What is Stress?
Stress is part of everyday life. We encounter it when our boss hands us a tough assignment, when we’re behind on our mortgage, or when we study for a big exam.
From a clinical perspective, stress is a complex psychosocial phenomenon that occurs whenever we’re confronted with tasks, demands, or situations which we perceive as painful, difficult, or of great importance.
Experts believe that stress is a perfectly normal and natural response to the demands that are placed upon us. Stress mobilizes our internal resources and helps us cope with the demands of everyday life.
However, when a task or situation surpasses our body and mind’s adaptive resources, stress becomes a harmful factor which, if not managed, can lead to burnout, anxiety, depression, and other severe health problems.
But stress has a subjective component as well. In other words, a task that may prove challenging for one person might be perceived as easily achievable by another.
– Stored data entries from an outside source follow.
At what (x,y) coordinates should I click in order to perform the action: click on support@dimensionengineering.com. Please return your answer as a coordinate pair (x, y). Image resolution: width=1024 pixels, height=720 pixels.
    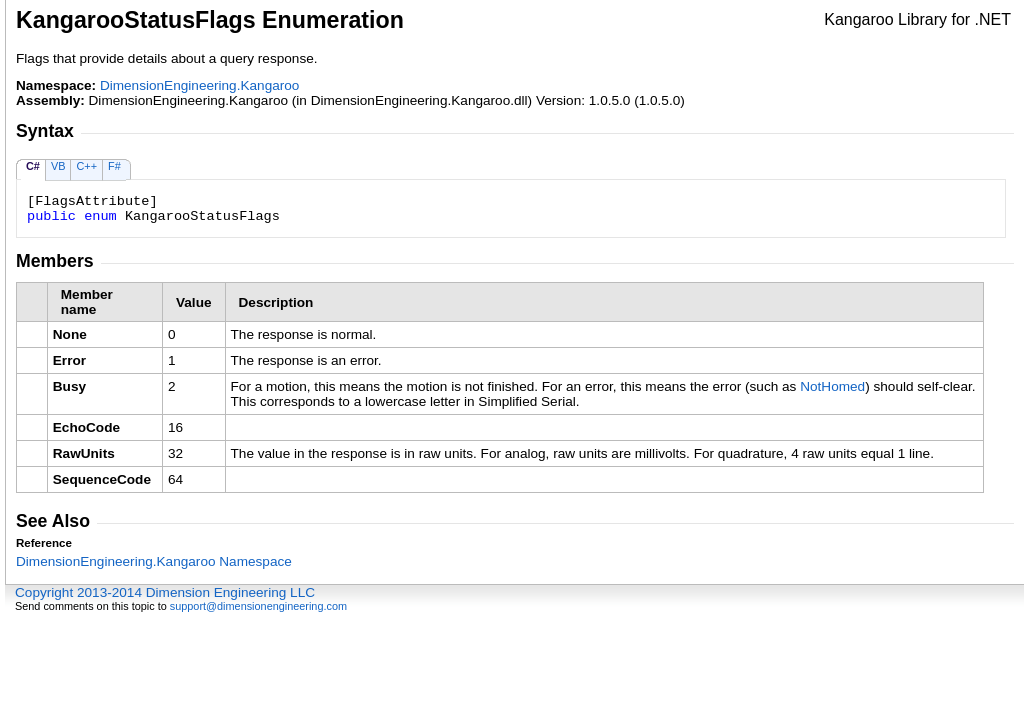     Looking at the image, I should click on (258, 606).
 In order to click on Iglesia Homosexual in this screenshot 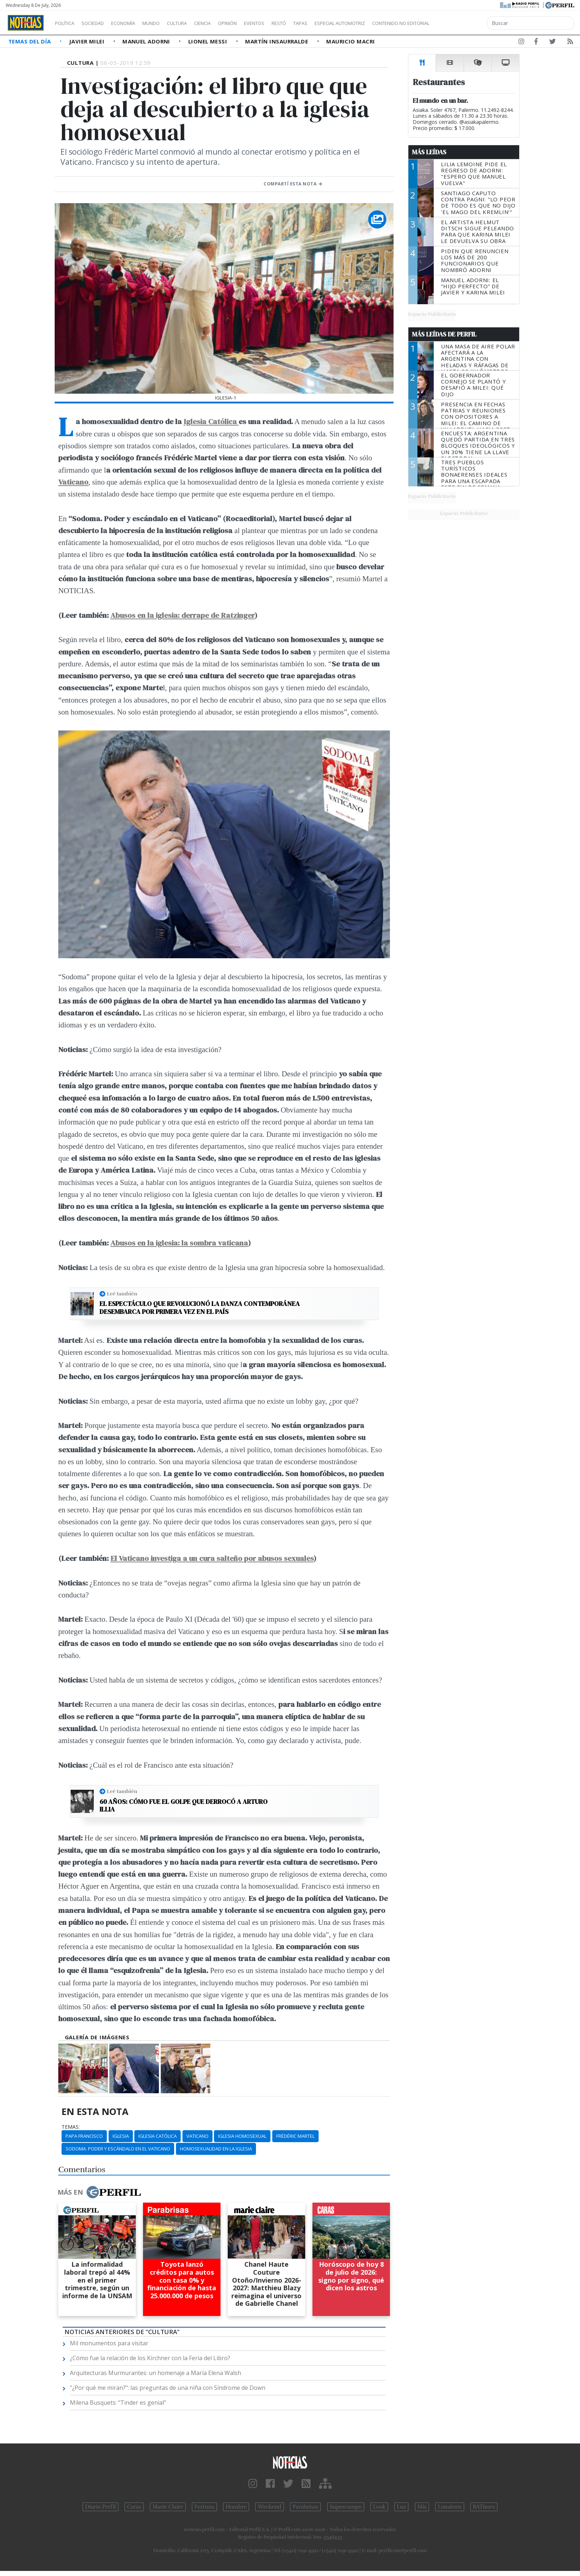 , I will do `click(242, 2136)`.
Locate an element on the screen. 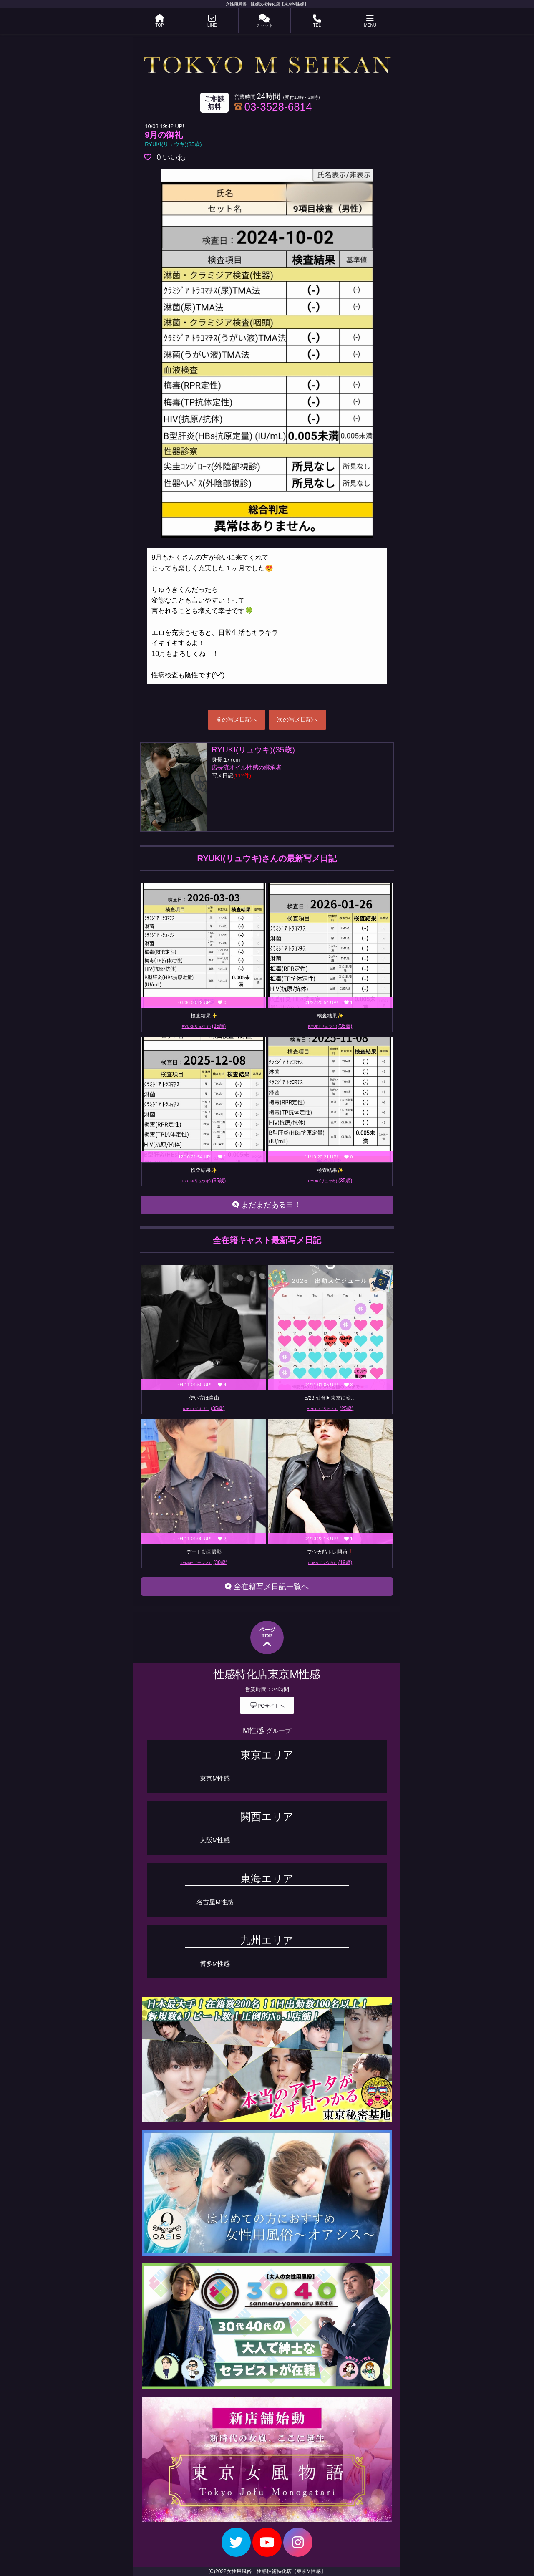 This screenshot has height=2576, width=534. 女性用風俗 性感技術特化店【東京M性感】 is located at coordinates (267, 4).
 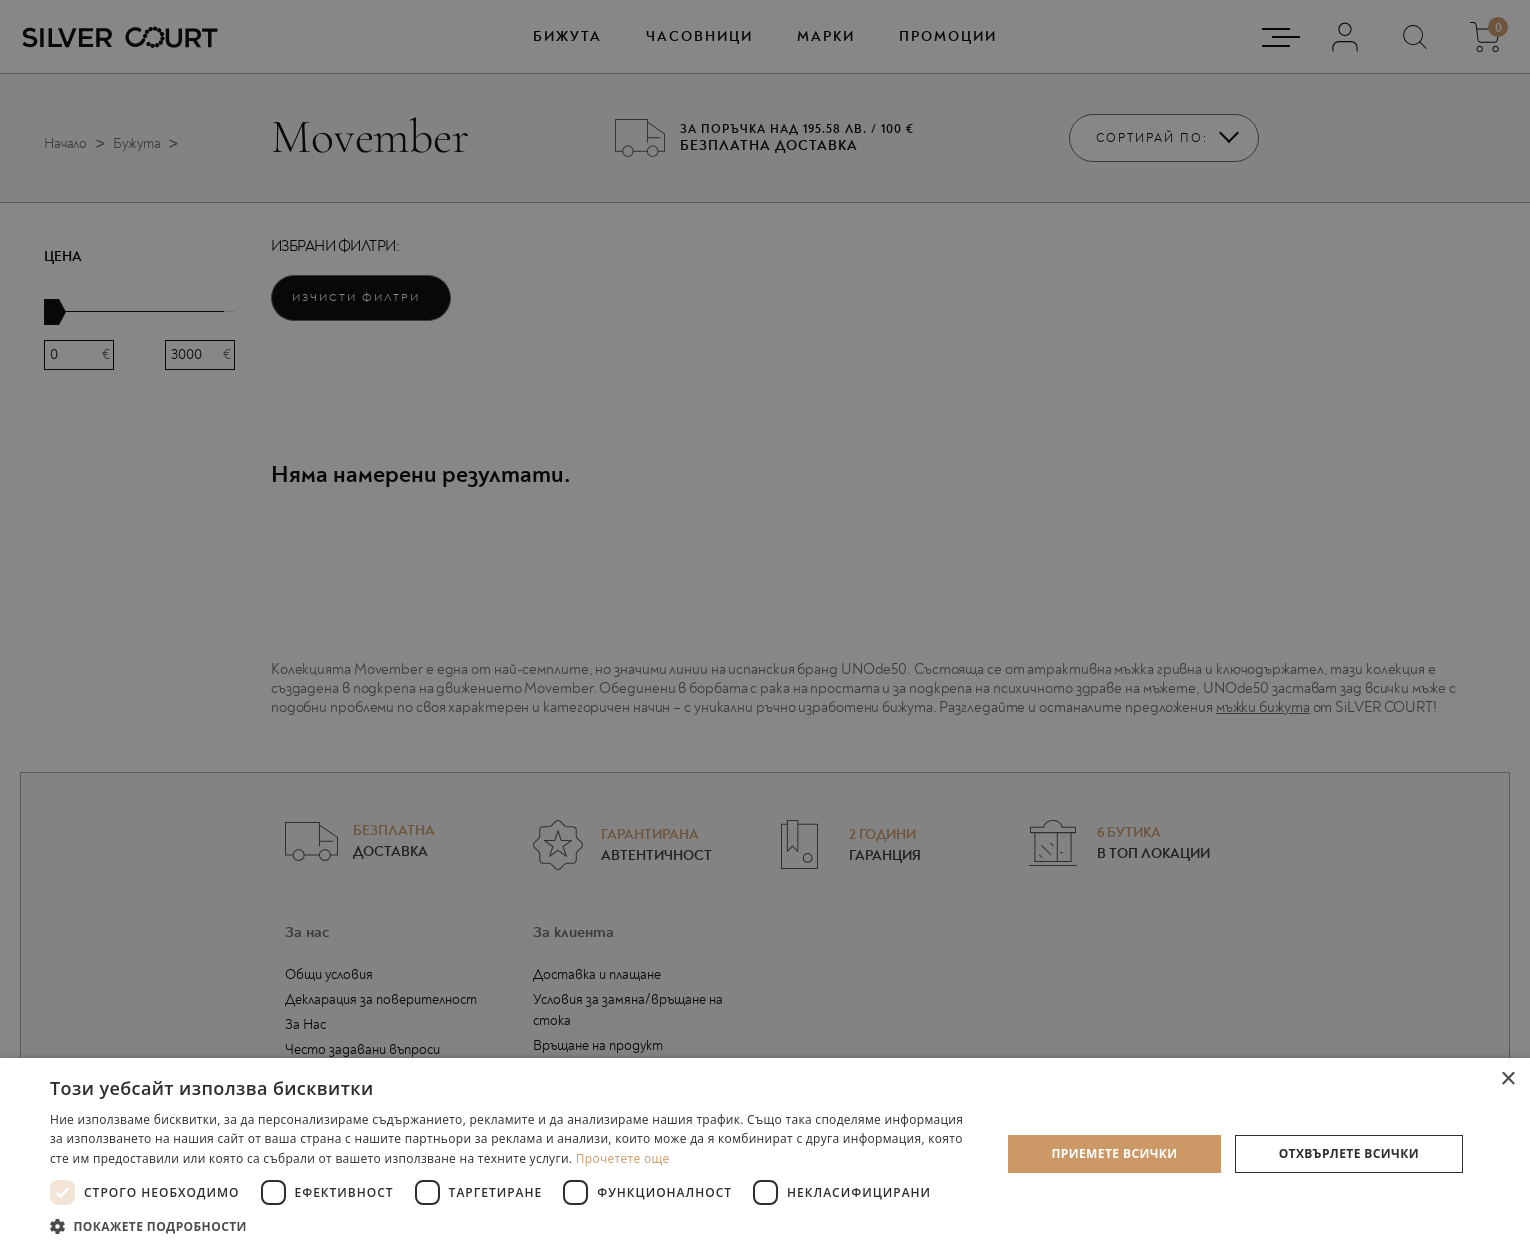 What do you see at coordinates (1349, 1153) in the screenshot?
I see `Отхвърлете всички [button]` at bounding box center [1349, 1153].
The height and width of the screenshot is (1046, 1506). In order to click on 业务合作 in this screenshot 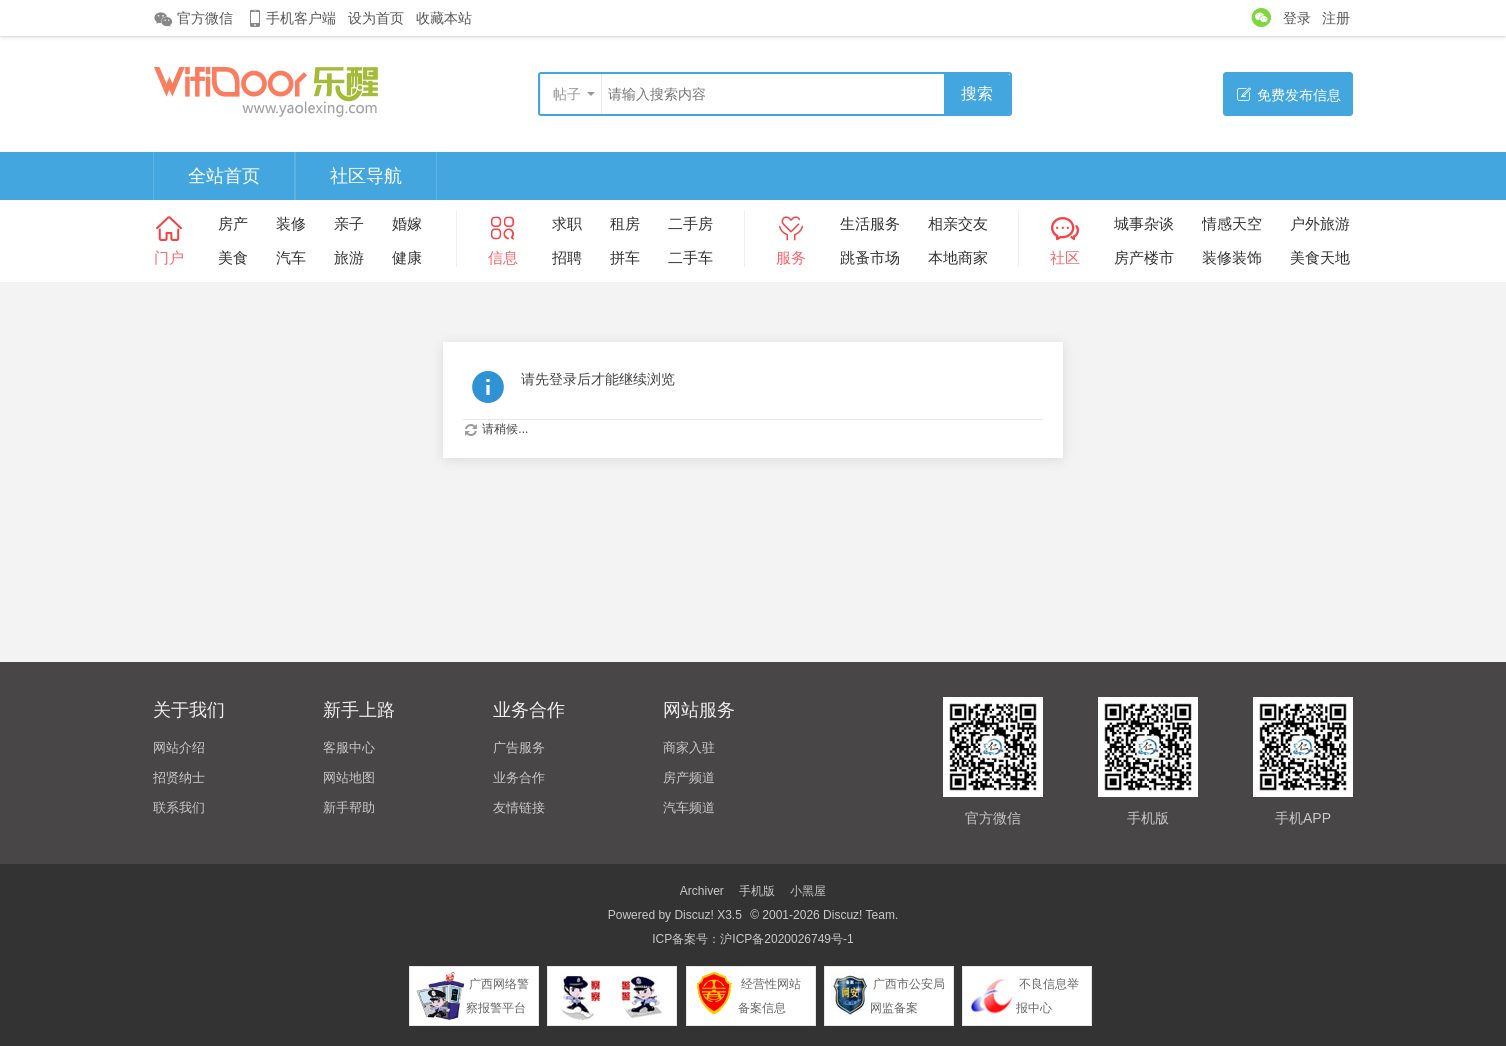 , I will do `click(519, 777)`.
Individual differences in stress response are due to both genetic factors and life experiences.
Some researchers believe that stress is the global epidemic of our times, affecting both men and women of all ages, races, and socio-economic backgrounds.
Fortunately, over the years, mental health professionals have developed an entire arsenal of stress management techniques that can help you keep this problem under control.
Signs of Stress
Stress is accompanied by a series of cognitive, emotional, behavioral, and physical symptoms that can damage your overall quality of life.
- Lack of focus
- Memory problems
- Anxious thoughts and worrying
- Difficulties in making decisions
- Restlessness, irritability, and anger
- Loneliness and social isolation
- Lack of emotional control
- Feelings of helplessness
- Nervous ticks (e.g. nail-biting)
- Muscle pains
- Changes in appetite
- Headaches and migraines
- Insomnia and sleep disturbance
- Excessive sweating
- Rapid heartbeat
- Chest pain
- Griding, gnashing, or clenching of teeth
In the absence of proper treatment, stress can become a chronic condition leading to severe problems like panic disorder, generalized anxiety, and depressive episodes.
How is Stress Treated?
Thanks to the advances made by modern psychology, stress is now among the most manageable mental health conditions.
Since problems like anxiety or depression often accompany stress, experts recommend a psychiatric consultation based on which you can determine the severity of your condition.
If the psychiatric evaluation reveals an underlying condition, you will probably have to follow a course of antidepressants or antianxiety medication.
However, most people who struggle with stress can get back on their feet without taking medication. But that doesn’t mean this problem will go away on its own.
Even in the absence of an underlying condition that may require pharmacological treatment, you still need to visit a therapist who can help you sort things out and acquire effective stress management strategies.
If you experience stress symptoms but are unable to figure out the exact causes, perhaps it’s time to seek specialized help in the form of psychological counseling and psychotherapy.
With the help of a licensed therapist, you can identify the circumstances and factors that trigger your stress response and work on developing healthy coping strategies.
Through individual sessions, you can acquire valuable stress management techniques such as breathing exercises and meditation.
Furthermore, you can also try group therapy, an approach that brings together people who struggle with the same problem. By creating a safe and comfortable space, group therapy allows people to ‘open up’ about the stressors in their lives and cultivate mutual support.